SINGAPORE, March 13 (Reuters) - The dollar fell sharply on Monday on heightened expectations the Federal Reserve will take a less aggressive monetary path as authorities stepped in to limit the fallout from the sudden collapse of Silicon Valley Bank.
The U.S. government announced several measures early during the Asian trading day, saying all SVB customers will have access to their deposits starting on Monday.
The authorities also said depositors of New York's Signature Bank, which was closed Sunday by the New York state financial regulator, would be made whole at no loss to the taxpayer.
The Fed announced it would make additional funding available through a new Bank Term Funding Program, which would offer loans up to one year to depository institutions, backed by Treasuries and other assets these institutions hold.
The market turmoil from the SVB collapse led investors to speculate the Fed will no longer raise interest rates by a super-sized 50 basis points this month. Investor focus will now be on Tuesday's inflation data to gauge how hawkish the Fed is likely to be.
The dollar index , which measures the U.S. currency against six rivals, slipped 0.55% to near one-month lows of 103.67 after Goldman Sachs said it no longer expects the Fed to deliver a rate hike at its March 22 meeting. The index was last at 103.85.
"From the perspective of the FOMC, their concern is still inflation and inflation has not really decelerated," said Carol Kong, currency strategist at Commonwealth Bank Of Australia, adding that Tuesday's CPI will continue to show that inflation remains persistently high.
"Given what's happened in the U.S. financial system, a 25 basis point hike is more likely than a 50 basis point hike."
The market is now pricing a nearly 18% chance of the Fed sticking to its current rate and an 82% chance of a 25 basis point hike. In contrast, the market was pricing a 70% chance of a 50 basis point hike before the SVB collapse.
"Terminal rate expectations should remain below the peaks reached during Powell's testimony last Tuesday, with a more cautious approach likely in the aftermath of this meltdown," said Karl Schamotta, chief market strategist at Corpay.
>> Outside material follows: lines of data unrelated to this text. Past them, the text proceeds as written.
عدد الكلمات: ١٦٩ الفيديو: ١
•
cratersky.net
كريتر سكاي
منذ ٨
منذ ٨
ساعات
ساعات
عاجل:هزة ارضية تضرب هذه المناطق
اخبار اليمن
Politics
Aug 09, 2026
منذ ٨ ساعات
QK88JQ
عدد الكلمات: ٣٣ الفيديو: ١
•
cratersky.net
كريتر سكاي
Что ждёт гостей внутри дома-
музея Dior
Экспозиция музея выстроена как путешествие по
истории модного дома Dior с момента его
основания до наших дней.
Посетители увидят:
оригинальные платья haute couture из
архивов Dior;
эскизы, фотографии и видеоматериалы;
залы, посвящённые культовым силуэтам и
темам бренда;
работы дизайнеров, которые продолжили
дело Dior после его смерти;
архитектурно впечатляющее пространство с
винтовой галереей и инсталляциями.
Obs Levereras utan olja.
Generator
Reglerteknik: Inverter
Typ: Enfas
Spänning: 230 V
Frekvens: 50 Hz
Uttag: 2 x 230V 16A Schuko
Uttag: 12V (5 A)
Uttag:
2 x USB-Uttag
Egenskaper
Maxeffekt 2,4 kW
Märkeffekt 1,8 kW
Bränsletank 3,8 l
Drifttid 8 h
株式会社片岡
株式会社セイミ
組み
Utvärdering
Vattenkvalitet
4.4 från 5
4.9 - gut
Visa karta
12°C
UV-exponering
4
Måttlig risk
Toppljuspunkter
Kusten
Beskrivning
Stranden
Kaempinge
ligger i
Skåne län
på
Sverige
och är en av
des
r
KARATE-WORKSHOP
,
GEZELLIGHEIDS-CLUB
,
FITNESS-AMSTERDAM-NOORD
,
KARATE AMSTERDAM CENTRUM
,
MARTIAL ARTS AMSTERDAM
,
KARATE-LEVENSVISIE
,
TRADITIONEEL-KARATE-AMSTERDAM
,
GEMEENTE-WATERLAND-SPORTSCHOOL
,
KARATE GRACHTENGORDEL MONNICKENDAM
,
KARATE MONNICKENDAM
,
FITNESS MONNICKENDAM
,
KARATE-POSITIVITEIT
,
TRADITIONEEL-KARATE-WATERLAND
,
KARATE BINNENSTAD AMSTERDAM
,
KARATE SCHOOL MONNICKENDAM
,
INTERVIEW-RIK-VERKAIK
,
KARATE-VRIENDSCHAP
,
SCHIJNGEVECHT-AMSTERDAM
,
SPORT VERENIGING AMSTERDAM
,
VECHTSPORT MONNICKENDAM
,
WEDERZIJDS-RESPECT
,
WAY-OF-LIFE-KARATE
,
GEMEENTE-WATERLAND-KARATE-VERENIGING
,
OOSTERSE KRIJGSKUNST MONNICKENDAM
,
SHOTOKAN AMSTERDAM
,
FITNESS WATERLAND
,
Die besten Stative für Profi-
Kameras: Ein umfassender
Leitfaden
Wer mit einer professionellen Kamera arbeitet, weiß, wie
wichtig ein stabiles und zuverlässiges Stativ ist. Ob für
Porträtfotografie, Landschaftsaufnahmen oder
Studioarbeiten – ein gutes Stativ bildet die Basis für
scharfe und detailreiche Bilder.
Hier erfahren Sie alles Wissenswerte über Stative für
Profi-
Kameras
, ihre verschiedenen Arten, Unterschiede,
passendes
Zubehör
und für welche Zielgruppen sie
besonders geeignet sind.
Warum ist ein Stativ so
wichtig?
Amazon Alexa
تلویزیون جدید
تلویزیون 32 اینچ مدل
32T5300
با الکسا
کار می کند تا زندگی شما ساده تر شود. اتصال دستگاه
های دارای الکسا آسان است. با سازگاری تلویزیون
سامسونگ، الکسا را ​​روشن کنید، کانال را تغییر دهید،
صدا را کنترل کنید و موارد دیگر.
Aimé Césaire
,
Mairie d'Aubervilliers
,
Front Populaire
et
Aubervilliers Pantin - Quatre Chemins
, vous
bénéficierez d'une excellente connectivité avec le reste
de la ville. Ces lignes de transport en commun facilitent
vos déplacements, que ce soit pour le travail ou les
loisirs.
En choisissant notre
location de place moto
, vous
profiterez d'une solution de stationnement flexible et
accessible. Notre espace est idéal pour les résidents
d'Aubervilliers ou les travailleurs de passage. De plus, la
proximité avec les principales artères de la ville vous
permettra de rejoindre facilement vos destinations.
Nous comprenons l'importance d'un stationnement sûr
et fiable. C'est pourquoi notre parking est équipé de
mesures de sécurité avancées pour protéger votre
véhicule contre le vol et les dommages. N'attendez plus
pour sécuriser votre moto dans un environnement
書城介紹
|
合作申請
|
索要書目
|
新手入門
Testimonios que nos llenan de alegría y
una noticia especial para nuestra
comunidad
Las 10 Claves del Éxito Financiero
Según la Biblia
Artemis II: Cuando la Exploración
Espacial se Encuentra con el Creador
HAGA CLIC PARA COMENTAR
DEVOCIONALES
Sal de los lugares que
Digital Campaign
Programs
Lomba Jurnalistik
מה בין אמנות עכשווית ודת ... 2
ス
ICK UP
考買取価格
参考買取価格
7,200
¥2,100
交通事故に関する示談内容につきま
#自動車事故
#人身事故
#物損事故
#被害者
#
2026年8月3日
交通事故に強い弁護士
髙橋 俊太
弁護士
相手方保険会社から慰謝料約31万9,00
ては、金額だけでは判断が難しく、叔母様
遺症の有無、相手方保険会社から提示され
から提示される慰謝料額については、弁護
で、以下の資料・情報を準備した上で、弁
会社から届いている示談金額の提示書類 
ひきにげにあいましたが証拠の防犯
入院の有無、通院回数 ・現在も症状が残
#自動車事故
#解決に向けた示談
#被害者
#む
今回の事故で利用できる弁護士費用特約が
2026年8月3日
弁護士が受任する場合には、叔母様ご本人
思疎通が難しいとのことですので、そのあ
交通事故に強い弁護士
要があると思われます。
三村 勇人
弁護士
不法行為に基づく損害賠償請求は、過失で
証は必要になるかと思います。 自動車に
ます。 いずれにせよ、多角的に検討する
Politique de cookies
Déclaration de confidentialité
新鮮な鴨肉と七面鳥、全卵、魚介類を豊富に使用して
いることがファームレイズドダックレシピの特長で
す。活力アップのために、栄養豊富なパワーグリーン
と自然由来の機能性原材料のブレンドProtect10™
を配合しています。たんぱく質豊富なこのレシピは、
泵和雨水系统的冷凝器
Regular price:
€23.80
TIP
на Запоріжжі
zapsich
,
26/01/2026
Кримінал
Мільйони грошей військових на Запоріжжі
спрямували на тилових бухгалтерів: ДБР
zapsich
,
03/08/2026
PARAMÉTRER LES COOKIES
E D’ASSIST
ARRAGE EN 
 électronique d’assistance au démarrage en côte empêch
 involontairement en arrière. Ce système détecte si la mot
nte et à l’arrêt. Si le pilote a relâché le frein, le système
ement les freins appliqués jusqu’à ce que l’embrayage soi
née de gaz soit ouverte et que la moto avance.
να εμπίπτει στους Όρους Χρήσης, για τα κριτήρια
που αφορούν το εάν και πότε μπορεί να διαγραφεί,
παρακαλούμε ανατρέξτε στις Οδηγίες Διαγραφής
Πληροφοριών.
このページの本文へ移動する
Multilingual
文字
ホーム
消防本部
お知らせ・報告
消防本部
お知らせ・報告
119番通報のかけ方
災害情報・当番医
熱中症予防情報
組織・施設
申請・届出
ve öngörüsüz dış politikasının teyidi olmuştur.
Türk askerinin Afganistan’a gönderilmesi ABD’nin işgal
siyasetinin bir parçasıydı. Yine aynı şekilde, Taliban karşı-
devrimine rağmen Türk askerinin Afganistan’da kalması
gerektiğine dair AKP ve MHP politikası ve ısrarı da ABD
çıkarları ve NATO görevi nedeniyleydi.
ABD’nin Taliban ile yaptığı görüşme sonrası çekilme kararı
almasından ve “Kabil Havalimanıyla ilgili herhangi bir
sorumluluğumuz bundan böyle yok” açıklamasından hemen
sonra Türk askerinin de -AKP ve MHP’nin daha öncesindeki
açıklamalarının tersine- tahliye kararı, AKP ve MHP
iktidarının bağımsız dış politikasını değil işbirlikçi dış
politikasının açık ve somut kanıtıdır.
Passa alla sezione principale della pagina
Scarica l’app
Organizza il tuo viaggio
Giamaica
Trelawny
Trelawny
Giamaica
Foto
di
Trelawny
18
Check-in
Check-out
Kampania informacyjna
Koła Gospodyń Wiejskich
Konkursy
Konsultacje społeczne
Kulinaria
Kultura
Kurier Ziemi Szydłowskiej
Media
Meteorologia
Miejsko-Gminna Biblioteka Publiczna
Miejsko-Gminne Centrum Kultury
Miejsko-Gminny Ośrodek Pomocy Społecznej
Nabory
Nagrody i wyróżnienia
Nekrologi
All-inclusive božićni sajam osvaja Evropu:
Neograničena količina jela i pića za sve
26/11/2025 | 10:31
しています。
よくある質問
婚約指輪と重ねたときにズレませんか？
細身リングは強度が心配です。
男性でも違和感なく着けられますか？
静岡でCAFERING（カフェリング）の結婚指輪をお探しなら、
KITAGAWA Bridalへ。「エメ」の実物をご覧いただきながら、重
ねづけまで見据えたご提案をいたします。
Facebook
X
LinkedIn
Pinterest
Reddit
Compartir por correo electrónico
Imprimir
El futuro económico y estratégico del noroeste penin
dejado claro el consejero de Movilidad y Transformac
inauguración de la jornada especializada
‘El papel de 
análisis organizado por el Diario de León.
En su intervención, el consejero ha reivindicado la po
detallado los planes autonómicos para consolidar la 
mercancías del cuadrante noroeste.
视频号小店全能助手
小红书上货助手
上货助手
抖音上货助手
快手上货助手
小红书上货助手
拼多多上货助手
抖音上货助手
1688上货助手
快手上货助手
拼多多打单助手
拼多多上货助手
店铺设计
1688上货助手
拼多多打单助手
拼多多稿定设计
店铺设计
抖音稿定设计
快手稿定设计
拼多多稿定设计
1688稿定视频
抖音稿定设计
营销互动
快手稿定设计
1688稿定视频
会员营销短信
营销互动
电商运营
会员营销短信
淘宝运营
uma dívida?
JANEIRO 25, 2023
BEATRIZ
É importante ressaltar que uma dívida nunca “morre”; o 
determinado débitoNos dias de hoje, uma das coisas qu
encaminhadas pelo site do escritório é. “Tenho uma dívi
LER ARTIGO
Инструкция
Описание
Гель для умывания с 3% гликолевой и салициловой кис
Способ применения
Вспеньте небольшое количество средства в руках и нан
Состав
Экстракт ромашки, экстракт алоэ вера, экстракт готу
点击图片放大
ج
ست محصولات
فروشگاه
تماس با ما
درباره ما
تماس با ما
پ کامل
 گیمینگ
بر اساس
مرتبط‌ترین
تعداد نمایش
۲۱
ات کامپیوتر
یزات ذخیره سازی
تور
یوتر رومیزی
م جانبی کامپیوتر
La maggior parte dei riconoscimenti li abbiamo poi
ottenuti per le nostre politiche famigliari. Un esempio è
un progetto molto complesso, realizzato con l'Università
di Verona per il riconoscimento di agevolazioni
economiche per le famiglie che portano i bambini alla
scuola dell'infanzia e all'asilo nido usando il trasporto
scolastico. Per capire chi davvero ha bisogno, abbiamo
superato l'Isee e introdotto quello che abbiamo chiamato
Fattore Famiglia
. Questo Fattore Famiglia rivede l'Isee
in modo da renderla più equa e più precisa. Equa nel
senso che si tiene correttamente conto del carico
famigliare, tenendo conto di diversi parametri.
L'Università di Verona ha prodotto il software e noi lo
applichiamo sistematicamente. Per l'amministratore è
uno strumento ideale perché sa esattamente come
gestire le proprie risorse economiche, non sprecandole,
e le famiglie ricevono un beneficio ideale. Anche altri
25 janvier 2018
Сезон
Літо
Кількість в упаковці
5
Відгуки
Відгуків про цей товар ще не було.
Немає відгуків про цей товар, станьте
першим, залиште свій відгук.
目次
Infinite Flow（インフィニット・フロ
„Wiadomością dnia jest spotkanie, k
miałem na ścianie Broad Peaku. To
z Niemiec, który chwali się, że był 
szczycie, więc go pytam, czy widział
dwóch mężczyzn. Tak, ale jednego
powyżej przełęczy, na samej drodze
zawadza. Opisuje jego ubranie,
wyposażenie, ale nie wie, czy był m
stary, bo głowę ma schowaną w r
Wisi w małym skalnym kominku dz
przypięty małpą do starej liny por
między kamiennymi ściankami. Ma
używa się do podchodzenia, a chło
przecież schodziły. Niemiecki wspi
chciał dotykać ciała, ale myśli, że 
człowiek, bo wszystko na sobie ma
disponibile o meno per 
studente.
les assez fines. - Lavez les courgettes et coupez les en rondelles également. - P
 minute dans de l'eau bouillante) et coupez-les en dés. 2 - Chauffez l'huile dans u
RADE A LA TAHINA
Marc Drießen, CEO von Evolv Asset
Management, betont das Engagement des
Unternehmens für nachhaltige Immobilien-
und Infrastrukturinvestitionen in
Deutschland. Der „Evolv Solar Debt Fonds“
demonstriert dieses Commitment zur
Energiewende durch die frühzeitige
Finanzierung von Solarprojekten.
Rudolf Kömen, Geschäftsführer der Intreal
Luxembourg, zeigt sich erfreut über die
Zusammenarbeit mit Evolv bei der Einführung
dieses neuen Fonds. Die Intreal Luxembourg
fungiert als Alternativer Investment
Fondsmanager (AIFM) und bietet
"The episode will contribute to higher levels of background volatility, with investors watching warily for other cracks to emerge as the Fed's policy tightening continues."
Meanwhile, the Japanese yen strengthened 0.61% versus the U.S. dollar to 134.18 per dollar, having touched a one-month high of 133.58 earlier in the session.
The euro was up 0.72% at $1.072, hovering near the one-month high of $1.0737 it scaled earlier. Sterling was last trading at $1.2114, up 0.71% on the day.
The Australian dollar surged 1.31% to $0.666, and was on track for its biggest one-day percentage jump since Jan. 6. The kiwi gained 1% at $0.620.
Bitcoin and other cryptocurrencies rallied, with bitcoin last 11.74% higher at $22,454.09. Ethereum , was last up 12.48% at $1,604.10.
The two-year U.S. Treasury yield, which typically moves in step with interest rate expectations, was down 14.9 basis points at 4.439%, its biggest three-day decline since Black Monday in 1987.